Following on from 2020’s excellent Deep Thought (see TEC review previously), The Guide represents Vogon Poetry’s fifth album release (The band have also collaborated with fellow Swedes Social Ambitions on select tracks).

One of the album’s gems is opening track ‘Rocinate’, inspired by sci-fi TV show The Expanse. Setting aside their upfront synth-pop banger style, here Vogon Poetry instead opt for a more minimalist approach. The end result is a more subtle, brooding affair which combines perfectly with dialogue samples from the TV show. Another winning moment comes via ‘Atomic Skies’ (see TEC review previously) which shows off Vogon Poetry at their best: bold and engaging pop with driving, percussive elements.
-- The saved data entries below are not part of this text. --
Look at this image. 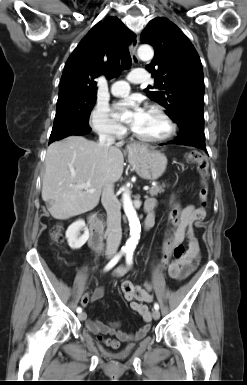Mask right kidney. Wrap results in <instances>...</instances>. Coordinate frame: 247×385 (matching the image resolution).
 Masks as SVG:
<instances>
[{
	"label": "right kidney",
	"mask_w": 247,
	"mask_h": 385,
	"mask_svg": "<svg viewBox=\"0 0 247 385\" xmlns=\"http://www.w3.org/2000/svg\"><path fill=\"white\" fill-rule=\"evenodd\" d=\"M80 231L84 232L81 236ZM66 238L71 249H80L89 238V231L85 221L80 219L72 223L66 231Z\"/></svg>",
	"instance_id": "ca27d5eb"
}]
</instances>
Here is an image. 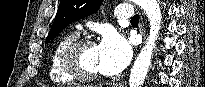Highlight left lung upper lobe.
I'll return each mask as SVG.
<instances>
[{
    "label": "left lung upper lobe",
    "mask_w": 205,
    "mask_h": 87,
    "mask_svg": "<svg viewBox=\"0 0 205 87\" xmlns=\"http://www.w3.org/2000/svg\"><path fill=\"white\" fill-rule=\"evenodd\" d=\"M102 0H61L46 43L58 35L71 22L95 13Z\"/></svg>",
    "instance_id": "left-lung-upper-lobe-1"
}]
</instances>
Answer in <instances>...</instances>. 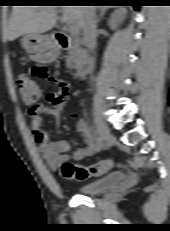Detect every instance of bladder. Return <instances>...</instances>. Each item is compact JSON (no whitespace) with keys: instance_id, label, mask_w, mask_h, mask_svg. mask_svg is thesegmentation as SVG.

The catchy melodies and John Anderson’s distinctive Swedish burr make this a song that will be rattling around in your head for hours afterwards.

There’s other fine moments, such as the euphoric ‘Gargle Blaster’ but the album also serves up moodier moments, such as ‘The Forbidden Land’ and ‘Colours’.
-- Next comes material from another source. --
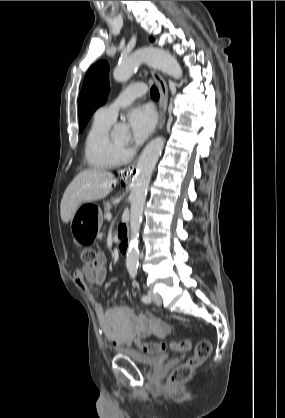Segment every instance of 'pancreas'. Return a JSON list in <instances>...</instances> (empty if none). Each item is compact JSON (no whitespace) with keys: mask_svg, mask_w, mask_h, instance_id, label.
<instances>
[{"mask_svg":"<svg viewBox=\"0 0 285 418\" xmlns=\"http://www.w3.org/2000/svg\"><path fill=\"white\" fill-rule=\"evenodd\" d=\"M111 209V204L109 202L104 203V212L105 214L108 213Z\"/></svg>","mask_w":285,"mask_h":418,"instance_id":"obj_1","label":"pancreas"}]
</instances>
Vogon Poetry’s approach is certainly unusual, but their sum talents elevate them above what could simply be a novelty act. They have an experienced hand when it comes to composition and arrangement and know how to pen catchy synth-pop (and also with a sly wink at the same time).

Honourable Mentions

DEPECHE MODE – Memento Mori, MAGNETIC SKIES – Empire Falling, CULT WITH NO NAME – X into I, SCENIUS – Life Is A Thing. DEAD LIGHTS – Glitterspit.

The Blitzed Effect

“Culture is the antidote to propaganda” Vivienne Westwood

This year also saw the expansion of music and culture magazine Blitzed. That publication recruited the talents of the Electricity Club team, among others, to provide reviews, interviews and features across the year.

Blitzed was conceived as a celebration of the music and culture that revolved around legendary 1980s London venue, the Blitz Club. That venue was the focal point that birthed the New Romantic scene and led to an artistic explosion in the worlds of music, fashion and culture. At the same time, Blitzed is a publication that acknowledges that the legacy of that period has evolved into the contemporary culture of today. As a result, Blitzed celebrates the modern era’s musical and cultural talents that the Blitz Era inspired.

Blitzed has featured interviews with the likes of OMD, Marc Almond, Jean-Michel Jarre, Wolfgang Flür, Martyn Ware (Heaven 17, Human League), Midge Ure, Toyah, Ladytron, China Crisis, Altered Images, Howard Jones, Neil Arthur (Blancmange), Rusty Egan (musician and Blitz Club co-founder), Steve Strange (musician and Blitz Club co-founder) and xPropaganda among others. Blitzed has also celebrated anniversaries for many of the classic albums of the 1980s with feature articles covering acts such as Depeche Mode, Yazoo, Duran Duran, Gary Numan, Soft Cell, The The, David Bowie, Culture Club and much, much more. Plus the usual news, reviews, gig reports and regular columns.